Bonadio requested the Senate yesterday to strip the former President of her immunity to order police search her office and residences. A few hours later, Cambiemos Senator Eduardo Costa introduced a bill aimed at doing so, based on the former President’s “moral inability.”
However, Pichetto’s statement squashes any hopes from Cambiemos or Judge Bonadio. The parliamentary immunity prevents the former President from being sentenced to prison, but also from, among other things, have her house or office raided if a judge were to order so.
Bonadio has called the former President to testify on August 13th in relation to the notebooks scandal that exploded yesterday and sent shockwaves throughout Argentina.
She can decline to attend or, as she usually does, show up but refuse to answer questions and instead deliver a written statement detailing her point of view on the accusations. Based on this, and the evidence already available, Bonadio will decide whether to press charges against her.
Although the event has not yet taken place, Bonadio has already anticipated his willingness to press charges against Kirchner. In the ruling in which he charged the accused who have already appeared before him, he said they are potential members of an illicit association “whose goal was organizing a money-embezzling scheme and using part of those funds to commit other crimes,” and “was led by Néstor Carlos Kirchner and Cristina Fernández de Kirchner.”
Even before Pichetto’s confirmation, the chances of it happening were slim. Bonadio had already made the same request in December during the investigation of the AMIA cover-up case, in which she stands accused of covering up Iran’s alleged role in the 1994 AMIA Jewish center bombing in exchange for trade deals.
In that case, only a minority of senators in the Upper House – the Cambiemos caucus – agreed to comply with the order because the reigning ideology of the Partido Justicialista, whose senators could help tip the scale against her, indicates that lawmakers should not be stripped from their immunity until being effectively sentenced in court. This stance has allowed former President Carlos Menem to nest in the Senate for 13 years now, despite having been found guilty of, among other crimes, selling arms to Croatia and Ecuador during his time in office.
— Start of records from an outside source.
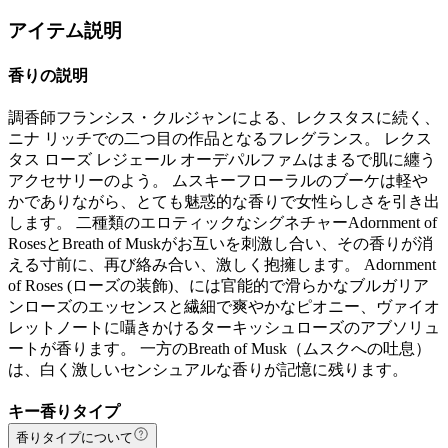
アイテム説明
香りの説明
調香師フランシス・クルジャンによる、レクスタスに続く、
ニナ リッチでの二つ目の作品となるフレグランス。 レクス
タス ローズ レジェール オーデパルファムはまるで肌に纏う
アクセサリーのよう。 ムスキーフローラルのブーケは軽や
かでありながら、とても魅惑的な香りで女性らしさを引き出
します。 二種類のエロティックなシグネチャーAdornment of
RosesとBreath of Muskがお互いを刺激し合い、その香りが消
える寸前に、再び絡み合い、激しく抱擁します。 Adornment
of Roses (ローズの装飾)、には官能的で滑らかなブルガリア
ンローズのエッセンスと繊細で爽やかなピオニー、ヴァイオ
レットノートに囁きかけるターキッシュローズのアブソリュ
ートが香ります。 一方のBreath of Musk（ムスクへの吐息）
は、白く激しいセンシュアルな香りが記憶に残ります。
キー香りタイプ
香りタイプについて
The former President is expected to publicly address the issue for the first time today, as she is scheduled to be the keynote speaker at a sort of “training camp” for 400 leaders of the mechanics union (Smata) in the Buenos Aires Provincial district of Cañuelas.
Although Kirchner has not yet publicly addressed the subject, different news reports indicated that she considers it to be just another episode in the political persecution plan orchestrated by her political enemies, and executed by judges loyal to them – in particular, Federal Judge Claudio Bonadio.